-By Ron Styne
People wonder how the price of copper and steel are determined because those levels have such an impact on many of the products sold in both the electrical and industrial industries. The price on metals is determined by the London Metal Exchange (LME).
The London Metal Exchange (LME) is a futures exchange with the world’s largest market in options and futures contracts on base and other metals. The LME offers contracts with daily expiration dates of up to three months from trade date. There are also longer-dated contracts up to 123 months and the exchange also allows for cash trading.

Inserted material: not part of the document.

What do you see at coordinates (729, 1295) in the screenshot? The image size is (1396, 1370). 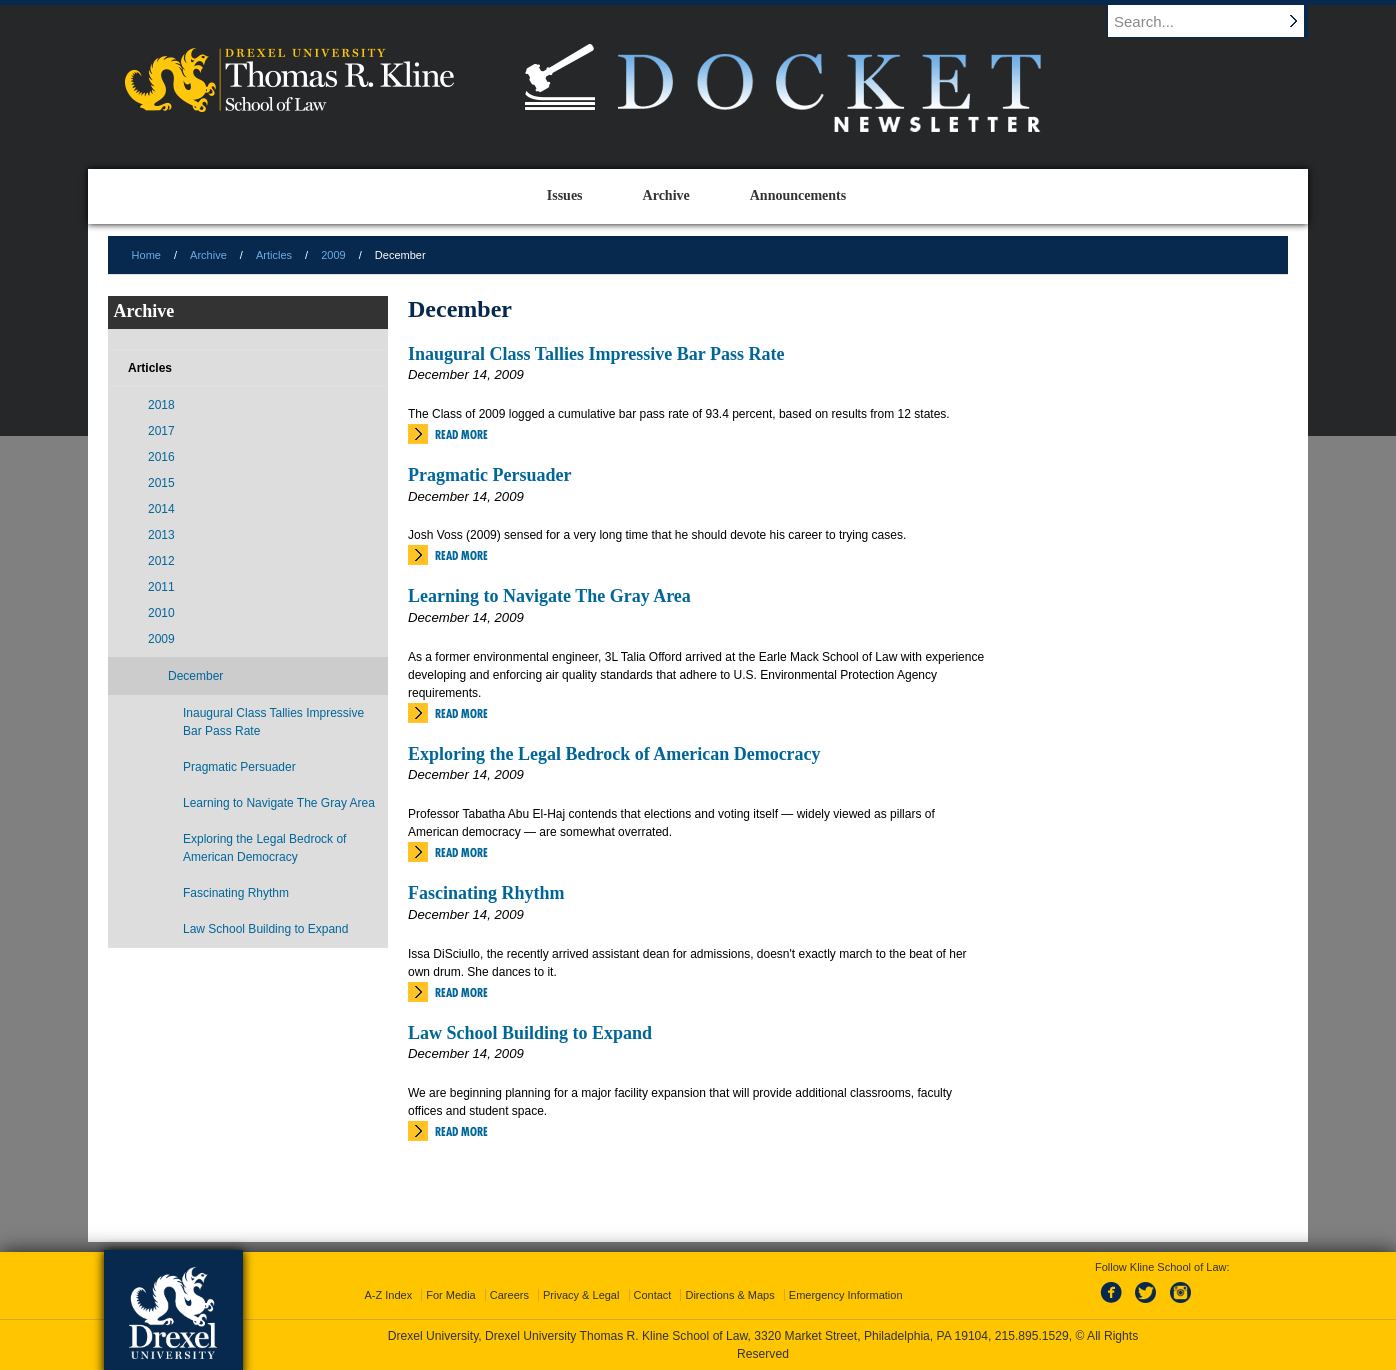 I see `Directions & Maps` at bounding box center [729, 1295].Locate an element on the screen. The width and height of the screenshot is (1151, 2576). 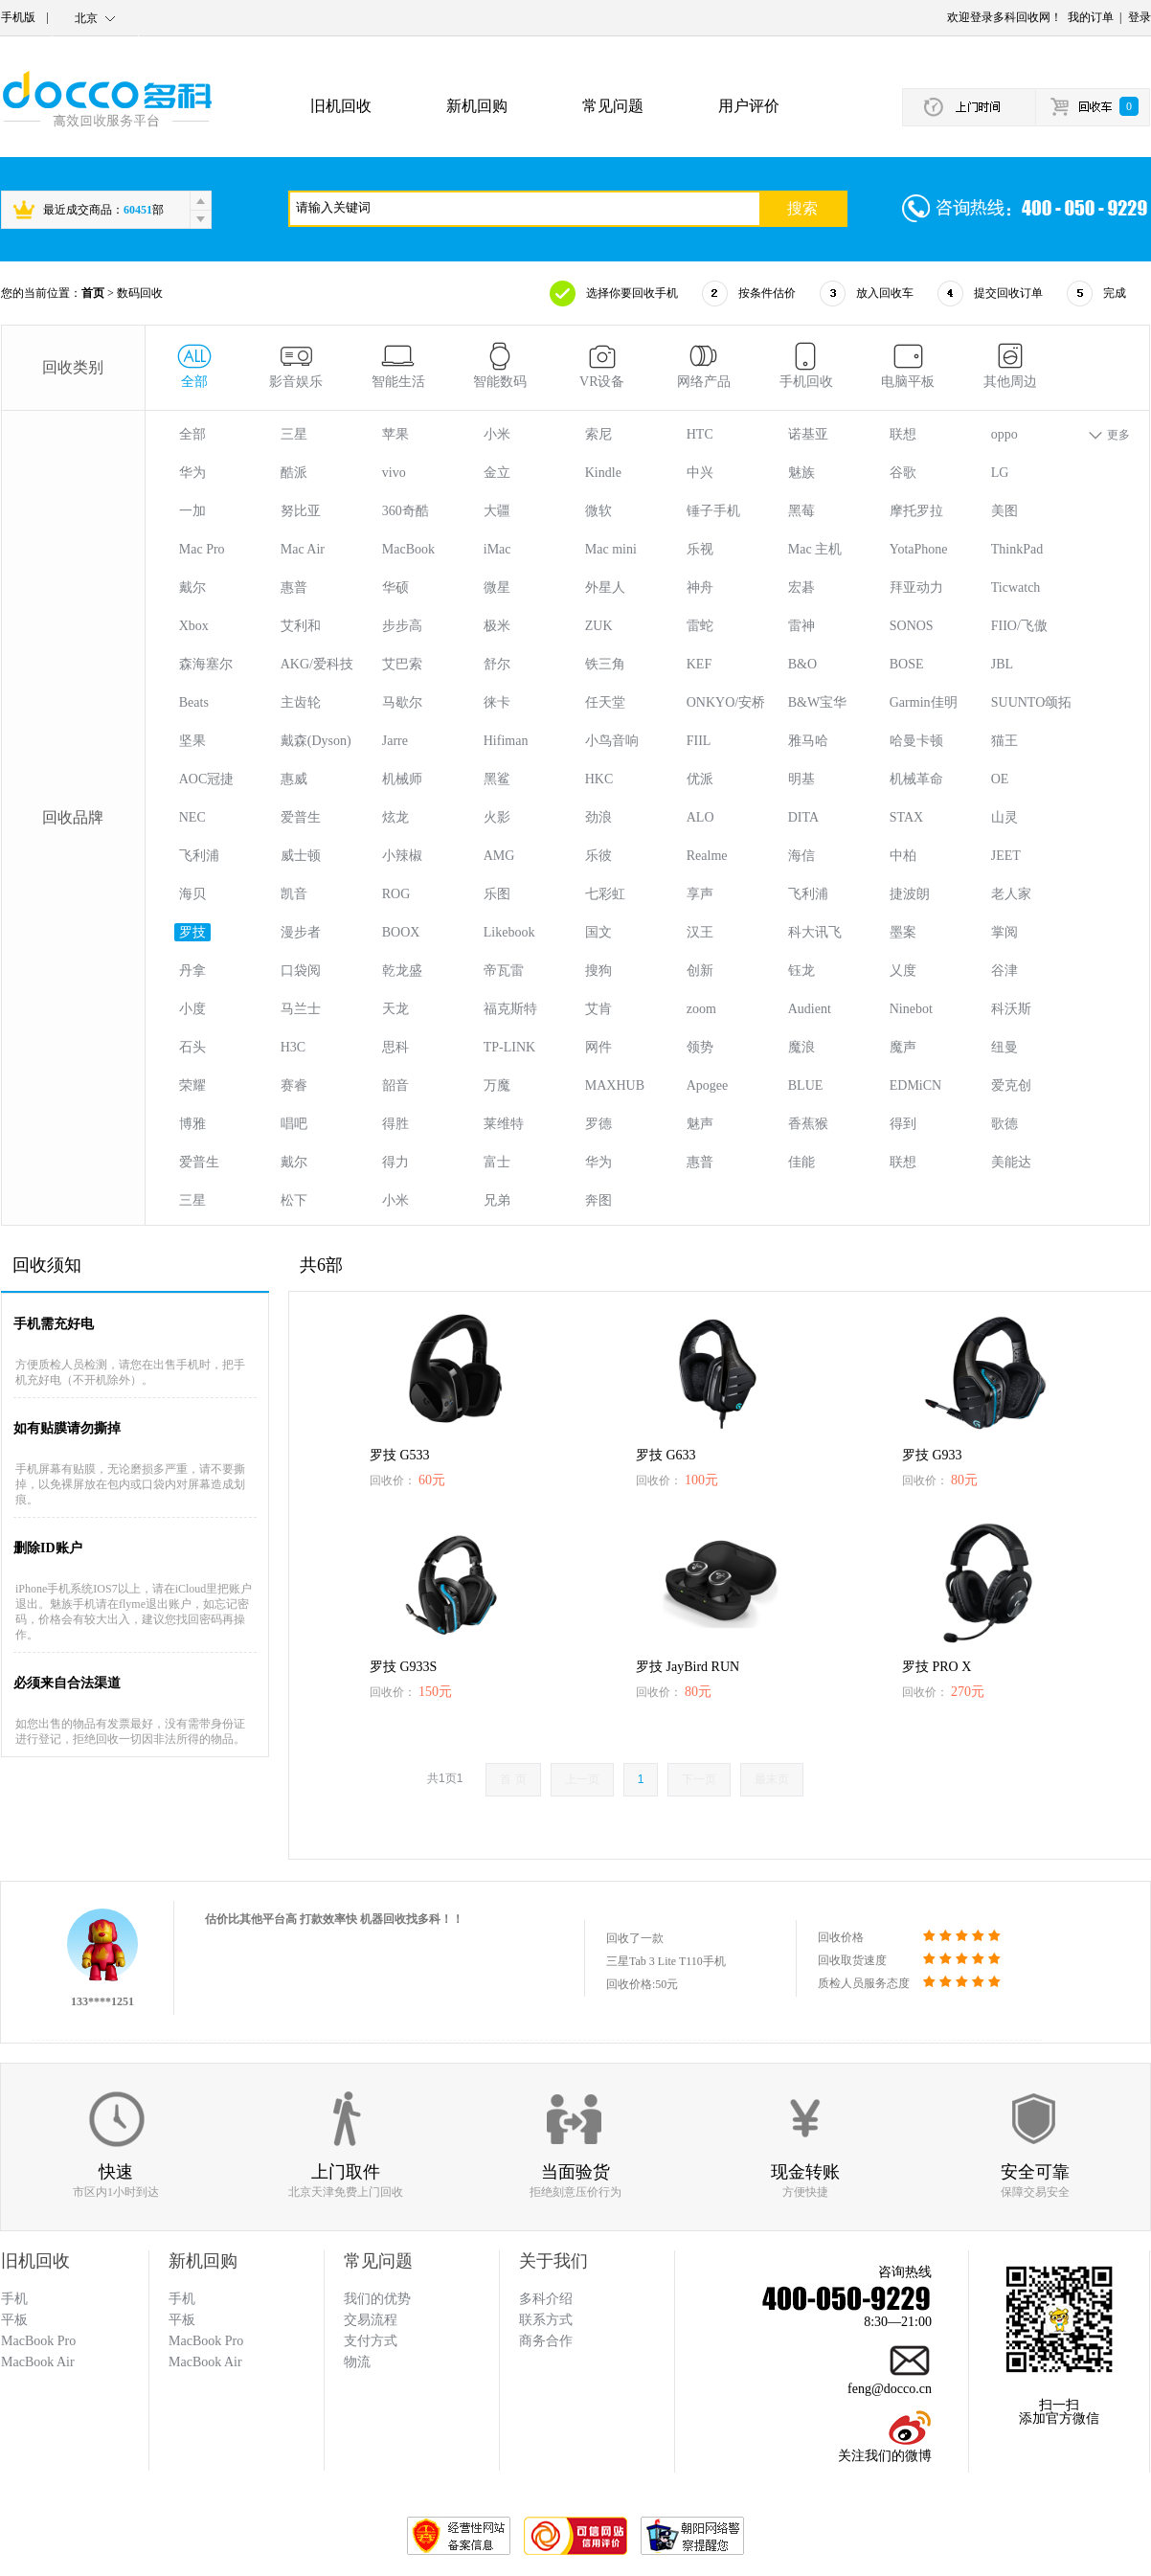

London Metal Market and Exchange Company was founded in 1877, but the market traces its origins back to 1571 and the opening of the Royal Exchange, London. In the beginning only copper was traded. Lead and zinc were soon added but only gained official trading status in 1920. The exchange was closed during World War II and did not re-open until 1952. The range of metals traded was extended to include aluminum (1978), nickel (1979), tin (1989), aluminum alloy (1992), steel (2008), and minor metals cobalt and molybdenum (2010).
The LME offers futures and options contracts for aluminum, aluminum alloy, NASAAC (North American Special Aluminum Alloy), cobalt, copper, lead, molybdenum, nickel, steel billet, tin and zinc.
This exchange and the trading that takes place, effects the levels of metals throughout the world, ultimately having an impact on the prices of finished goods.